**Collected data entries**.
--- START ---

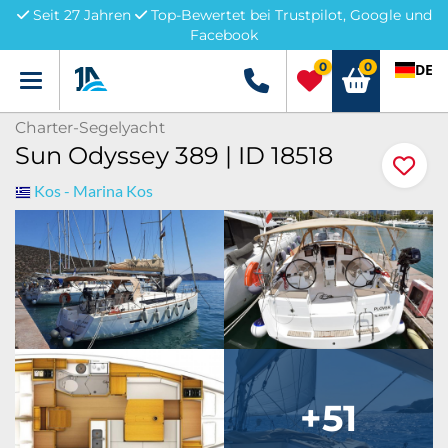
Seit 27 Jahren
Top-Bewertet bei Trustpilot, Google und
Facebook
0
0
DE
Menü
+49 5741 3222690
Charter-Segelyacht
Sun Odyssey 389 | ID 18518
Kos - Marina Kos
+51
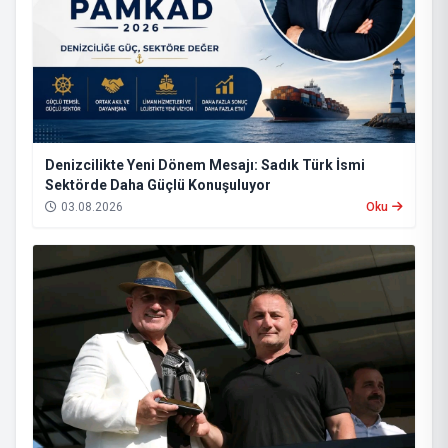
Denizcilikte Yeni Dönem Mesajı: Sadık Türk İsmi
Sektörde Daha Güçlü Konuşuluyor
03.08.2026
Oku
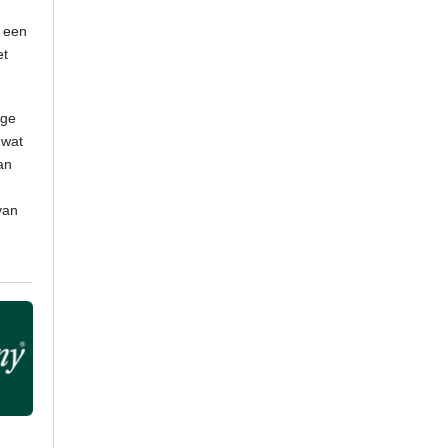
r een
et
oge
 wat
an
van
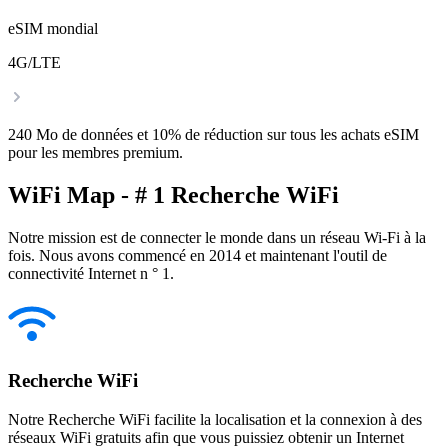
eSIM mondial
4G/LTE
240 Mo de données et 10% de réduction sur tous les achats eSIM
pour les membres premium.
WiFi Map - # 1 Recherche WiFi
Notre mission est de connecter le monde dans un réseau Wi-Fi à la
fois. Nous avons commencé en 2014 et maintenant l'outil de
connectivité Internet n ° 1.
Recherche WiFi
Notre Recherche WiFi facilite la localisation et la connexion à des
réseaux WiFi gratuits afin que vous puissiez obtenir un Internet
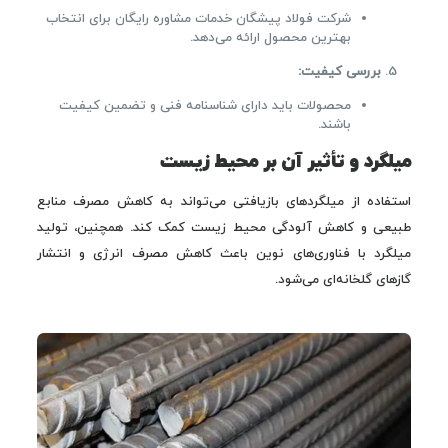
شرکت فولاد پیشگان خدمات مشاوره رایگان برای انتخاب
بهترین محصول ارائه می‌دهد.
بررسی کیفیت
:
محصولات باید دارای شناسنامه فنی و تضمین کیفیت
باشند.
میلگرد و تأثیر آن بر محیط زیست
استفاده از میلگردهای بازیافتی می‌تواند به کاهش مصرف منابع
طبیعی و کاهش آلودگی محیط زیست کمک کند. همچنین، تولید
میلگرد با فناوری‌های نوین باعث کاهش مصرف انرژی و انتشار
گازهای گلخانه‌ای می‌شود.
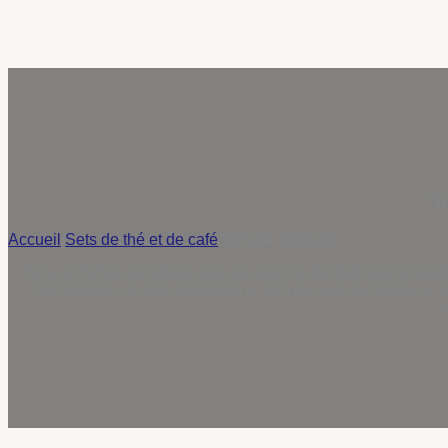
Se
Accueil
/
Sets de thé et de café
/
Sets de théières
Nous sommes spécialisés dans les services de théière personnalisé
fonctionnalité, et sont disponibles en tant que sets de théière en
e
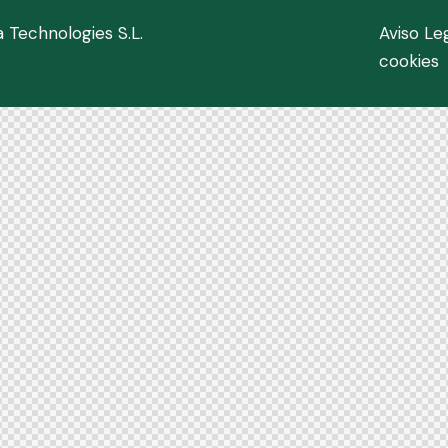
a Technologies S.L.
Aviso Le
cookies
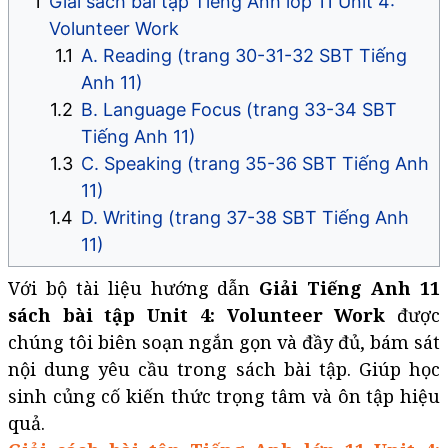
Giải sách bài tập Tiếng Anh lớp 11 Unit 4:
Volunteer Work
A. Reading (trang 30-31-32 SBT Tiếng
Anh 11)
B. Language Focus (trang 33-34 SBT
Tiếng Anh 11)
C. Speaking (trang 35-36 SBT Tiếng Anh
11)
D. Writing (trang 37-38 SBT Tiếng Anh
11)
Với bộ tài liệu hướng dẫn
Giải Tiếng Anh 11
sách bài tập Unit 4: Volunteer Work
được
chúng tôi biên soạn ngắn gọn và đầy đủ, bám sát
nội dung yêu cầu trong sách bài tập. Giúp học
sinh củng cố kiến thức trọng tâm và ôn tập hiệu
quả.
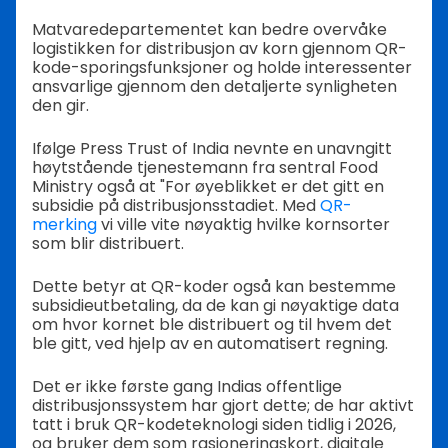
Matvaredepartementet kan bedre overvåke
logistikken for distribusjon av korn gjennom QR-
kode-sporingsfunksjoner og holde interessenter
ansvarlige gjennom den detaljerte synligheten
den gir.
Ifølge Press Trust of India nevnte en unavngitt
høytstående tjenestemann fra sentral Food
Ministry også at "For øyeblikket er det gitt en
subsidie på distribusjonsstadiet. Med
QR-
merking
vi ville vite nøyaktig hvilke kornsorter
som blir distribuert.
Dette betyr at QR-koder også kan bestemme
subsidieutbetaling, da de kan gi nøyaktige data
om hvor kornet ble distribuert og til hvem det
ble gitt, ved hjelp av en automatisert regning.
Det er ikke første gang Indias offentlige
distribusjonssystem har gjort dette; de har aktivt
tatt i bruk QR-kodeteknologi siden tidlig i 2026,
og bruker dem som rasjoneringskort, digitale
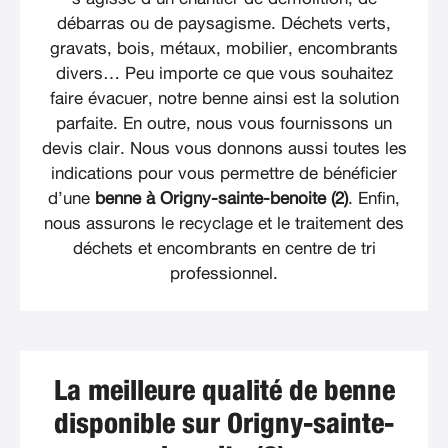
débarras ou de paysagisme. Déchets verts,
gravats, bois, métaux, mobilier, encombrants
divers… Peu importe ce que vous souhaitez
faire évacuer, notre benne ainsi est la solution
parfaite. En outre, nous vous fournissons un
devis clair. Nous vous donnons aussi toutes les
indications pour vous permettre de bénéficier
d’une
benne à Origny-sainte-benoite (2)
. Enfin,
nous assurons le recyclage et le traitement des
déchets et encombrants en centre de tri
professionnel.
La meilleure qualité de benne
disponible sur Origny-sainte-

--- END ---

**EXERCISE**. The output is the records exactly as they read, with no pictures in it.

**FINISHED TASK**.
Seit 27 Jahren
Top-Bewertet bei Trustpilot, Google und
Facebook
0
0
DE
Menü
+49 5741 3222690
Charter-Segelyacht
Sun Odyssey 389 | ID 18518
Kos - Marina Kos
+51
Denizcilikte Yeni Dönem Mesajı: Sadık Türk İsmi
Sektörde Daha Güçlü Konuşuluyor
03.08.2026
Oku
r een
et
oge
 wat
an
van
eSIM mondial
4G/LTE
240 Mo de données et 10% de réduction sur tous les achats eSIM
pour les membres premium.
WiFi Map - # 1 Recherche WiFi
Notre mission est de connecter le monde dans un réseau Wi-Fi à la
fois. Nous avons commencé en 2014 et maintenant l'outil de
connectivité Internet n ° 1.
Recherche WiFi
Notre Recherche WiFi facilite la localisation et la connexion à des
réseaux WiFi gratuits afin que vous puissiez obtenir un Internet
شرکت فولاد پیشگان خدمات مشاوره رایگان برای انتخاب
بهترین محصول ارائه می‌دهد.
بررسی کیفیت
:
محصولات باید دارای شناسنامه فنی و تضمین کیفیت
باشند.
میلگرد و تأثیر آن بر محیط زیست
استفاده از میلگردهای بازیافتی می‌تواند به کاهش مصرف منابع
طبیعی و کاهش آلودگی محیط زیست کمک کند. همچنین، تولید
میلگرد با فناوری‌های نوین باعث کاهش مصرف انرژی و انتشار
گازهای گلخانه‌ای می‌شود.
Se
Accueil
/
Sets de thé et de café
/
Sets de théières
Nous sommes spécialisés dans les services de théière personnalisé
fonctionnalité, et sont disponibles en tant que sets de théière en
e
a Technologies S.L.
Aviso Le
cookies
Giải sách bài tập Tiếng Anh lớp 11 Unit 4:
Volunteer Work
A. Reading (trang 30-31-32 SBT Tiếng
Anh 11)
B. Language Focus (trang 33-34 SBT
Tiếng Anh 11)
C. Speaking (trang 35-36 SBT Tiếng Anh
11)
D. Writing (trang 37-38 SBT Tiếng Anh
11)
Với bộ tài liệu hướng dẫn
Giải Tiếng Anh 11
sách bài tập Unit 4: Volunteer Work
được
chúng tôi biên soạn ngắn gọn và đầy đủ, bám sát
nội dung yêu cầu trong sách bài tập. Giúp học
sinh củng cố kiến thức trọng tâm và ôn tập hiệu
quả.
Matvaredepartementet kan bedre overvåke
logistikken for distribusjon av korn gjennom QR-
kode-sporingsfunksjoner og holde interessenter
ansvarlige gjennom den detaljerte synligheten
den gir.
Ifølge Press Trust of India nevnte en unavngitt
høytstående tjenestemann fra sentral Food
Ministry også at "For øyeblikket er det gitt en
subsidie på distribusjonsstadiet. Med
QR-
merking
vi ville vite nøyaktig hvilke kornsorter
som blir distribuert.
Dette betyr at QR-koder også kan bestemme
subsidieutbetaling, da de kan gi nøyaktige data
om hvor kornet ble distribuert og til hvem det
ble gitt, ved hjelp av en automatisert regning.
Det er ikke første gang Indias offentlige
distribusjonssystem har gjort dette; de har aktivt
tatt i bruk QR-kodeteknologi siden tidlig i 2026,
og bruker dem som rasjoneringskort, digitale
débarras ou de paysagisme. Déchets verts,
gravats, bois, métaux, mobilier, encombrants
divers… Peu importe ce que vous souhaitez
faire évacuer, notre benne ainsi est la solution
parfaite. En outre, nous vous fournissons un
devis clair. Nous vous donnons aussi toutes les
indications pour vous permettre de bénéficier
d’une
benne à Origny-sainte-benoite (2)
. Enfin,
nous assurons le recyclage et le traitement des
déchets et encombrants en centre de tri
professionnel.
La meilleure qualité de benne
disponible sur Origny-sainte-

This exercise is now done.